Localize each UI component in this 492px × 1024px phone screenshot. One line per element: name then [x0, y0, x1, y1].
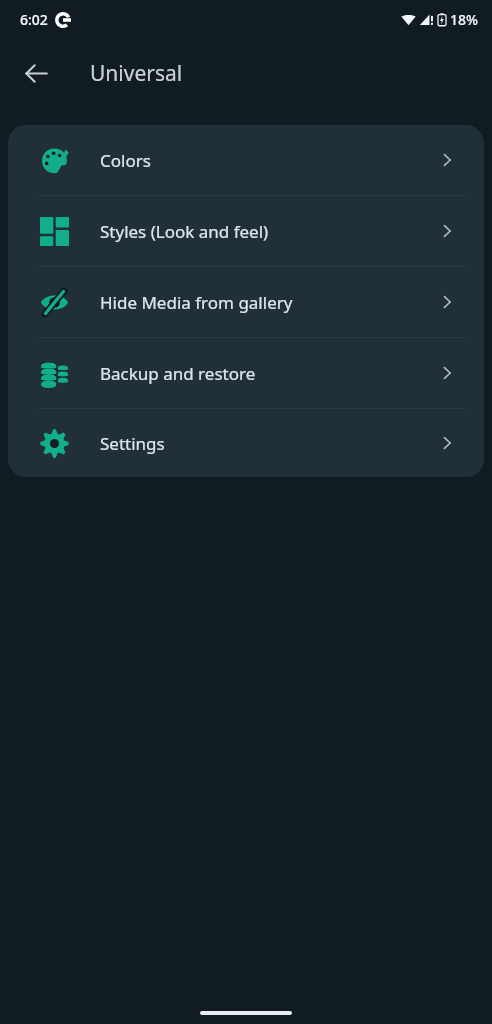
staticText: Backup and restore	[100, 362, 409, 385]
staticText: 6:02	[20, 10, 48, 29]
button[interactable]: Styles (Look and feel)	[8, 196, 484, 266]
staticText: Hide Media from gallery	[100, 291, 409, 314]
staticText: 18%	[450, 10, 478, 29]
button[interactable]: Hide Media from gallery	[8, 267, 484, 337]
button[interactable]: Backup and restore	[8, 338, 484, 408]
staticText: Universal	[90, 59, 183, 88]
button[interactable]: Colors	[8, 125, 484, 195]
staticText: Styles (Look and feel)	[100, 220, 409, 243]
staticText: Settings	[100, 432, 409, 455]
button[interactable]: Settings	[8, 409, 484, 477]
button[interactable]: Back	[14, 51, 58, 95]
staticText: Colors	[100, 149, 409, 172]
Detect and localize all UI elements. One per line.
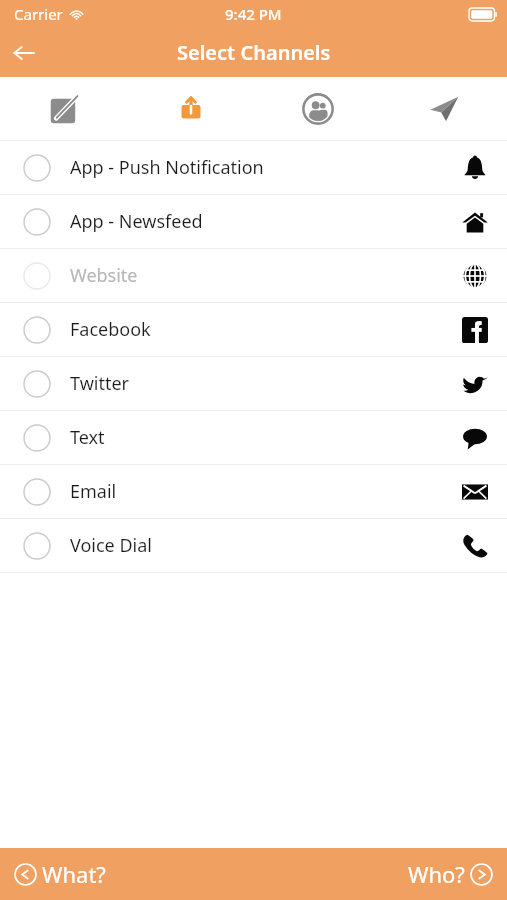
button[interactable]: Text [0, 411, 507, 464]
staticText: Text [70, 425, 105, 450]
button[interactable]: Website [0, 249, 507, 302]
button[interactable]: What? [14, 859, 106, 889]
staticText: Website [70, 263, 138, 288]
staticText: App - Newsfeed [70, 209, 203, 234]
staticText: Voice Dial [70, 533, 152, 558]
button[interactable]: Facebook [0, 303, 507, 356]
staticText: Who? [408, 859, 465, 889]
staticText: Carrier [14, 4, 63, 24]
button[interactable]: Back [0, 29, 48, 77]
button[interactable]: Who? [408, 859, 493, 889]
button[interactable]: Contacts [254, 77, 381, 140]
button[interactable]: App - Newsfeed [0, 195, 507, 248]
button[interactable]: Email [0, 465, 507, 518]
staticText: Email [70, 479, 117, 504]
staticText: App - Push Notification [70, 155, 264, 180]
staticText: Facebook [70, 317, 151, 342]
staticText: Select Channels [177, 39, 331, 66]
button[interactable]: App - Push Notification [0, 141, 507, 194]
button[interactable]: Twitter [0, 357, 507, 410]
staticText: What? [42, 859, 106, 889]
button[interactable]: Compose [0, 77, 127, 140]
button[interactable]: Voice Dial [0, 519, 507, 572]
staticText: 9:42 PM [225, 4, 282, 24]
button[interactable]: Send [381, 77, 507, 140]
button[interactable]: Share [127, 77, 254, 140]
staticText: Twitter [70, 371, 130, 396]
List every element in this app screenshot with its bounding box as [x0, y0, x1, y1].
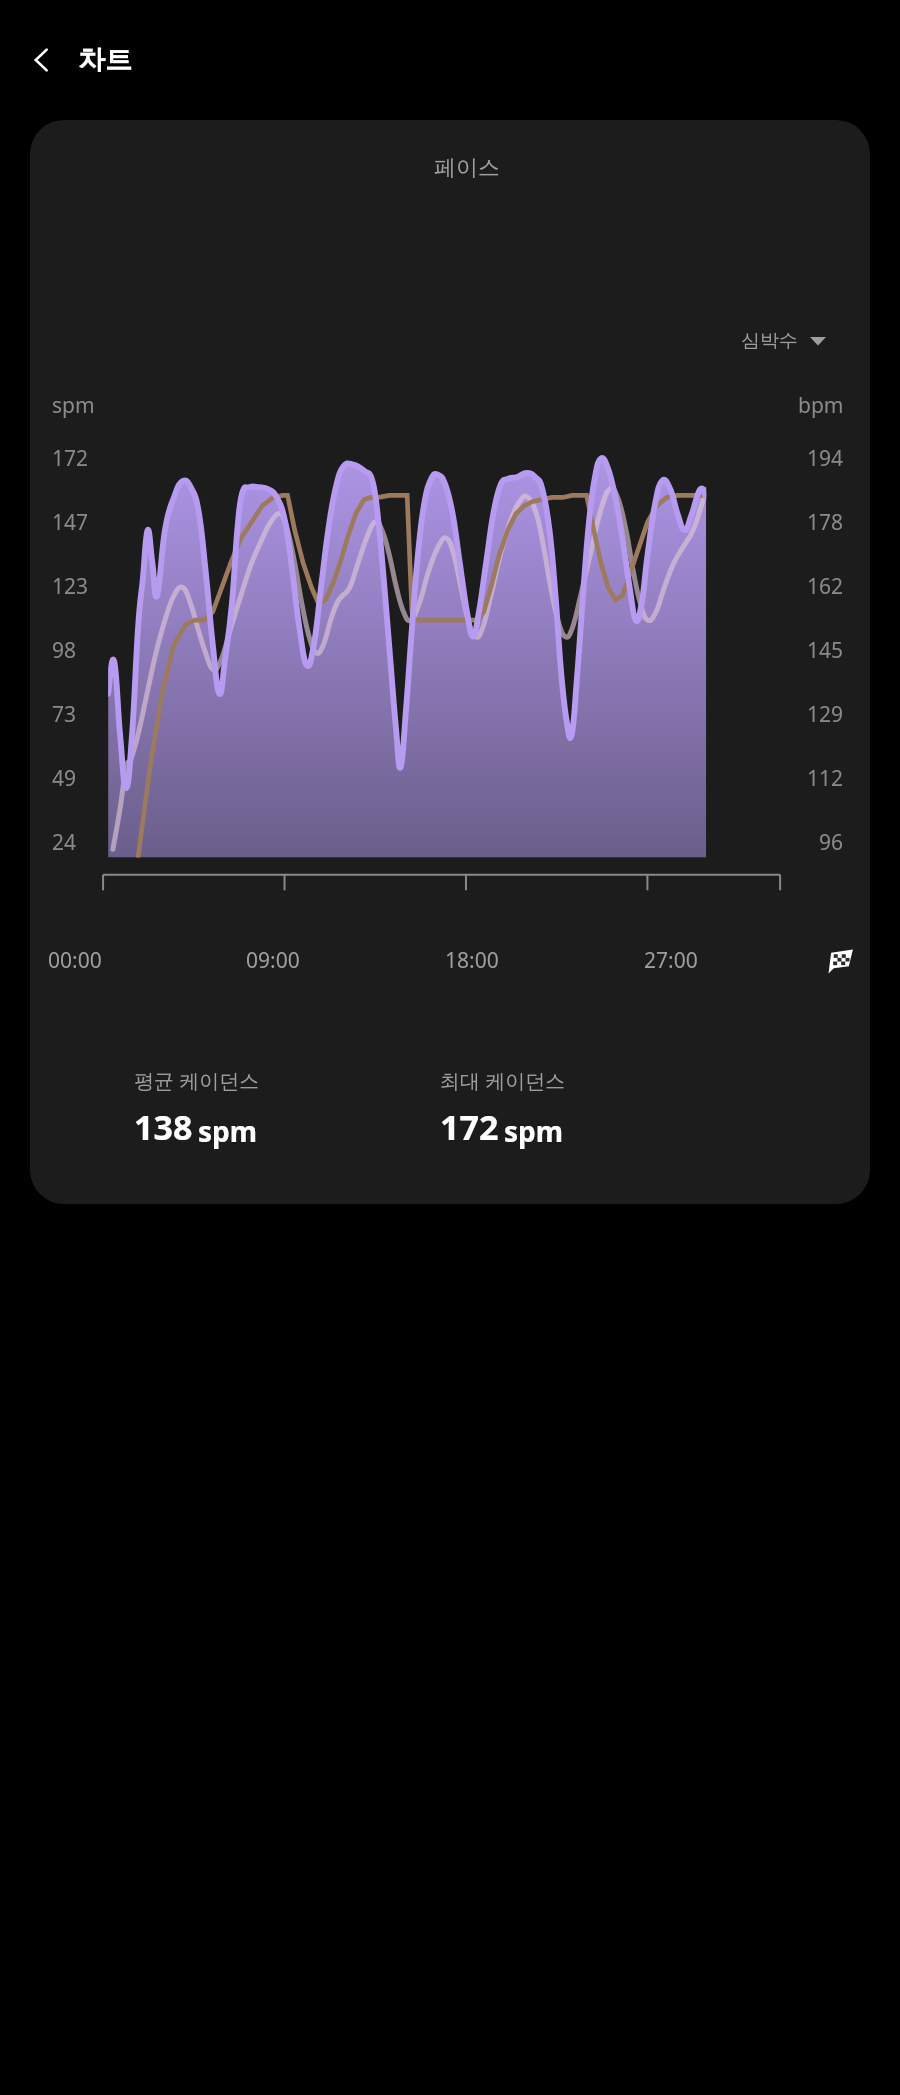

# TASK INSTRUCTIONS
Say how many lines of the listing above include the word "Twitter", giving the number alone.

# OUTPUT OF THE EXERCISE
2